-- Data supplied follows --

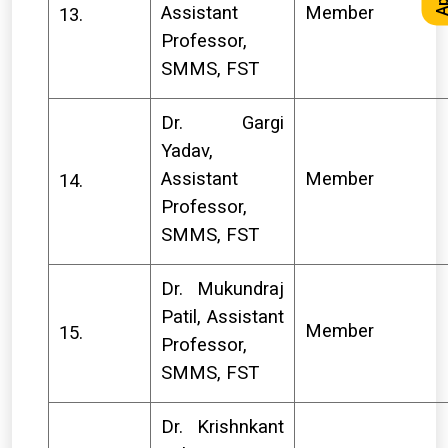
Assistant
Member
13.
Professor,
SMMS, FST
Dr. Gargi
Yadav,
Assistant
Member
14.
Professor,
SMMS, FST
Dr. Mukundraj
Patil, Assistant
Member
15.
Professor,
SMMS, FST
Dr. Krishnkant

-- Data supplied concluded --

▶ _What you will do_: For every entry above, please output the text exactly and leave any picture behind.

▶ _Solution to this problem_:
Assistant
Member
13.
Professor,
SMMS, FST
Dr. Gargi
Yadav,
Assistant
Member
14.
Professor,
SMMS, FST
Dr. Mukundraj
Patil, Assistant
Member
15.
Professor,
SMMS, FST
Dr. Krishnkant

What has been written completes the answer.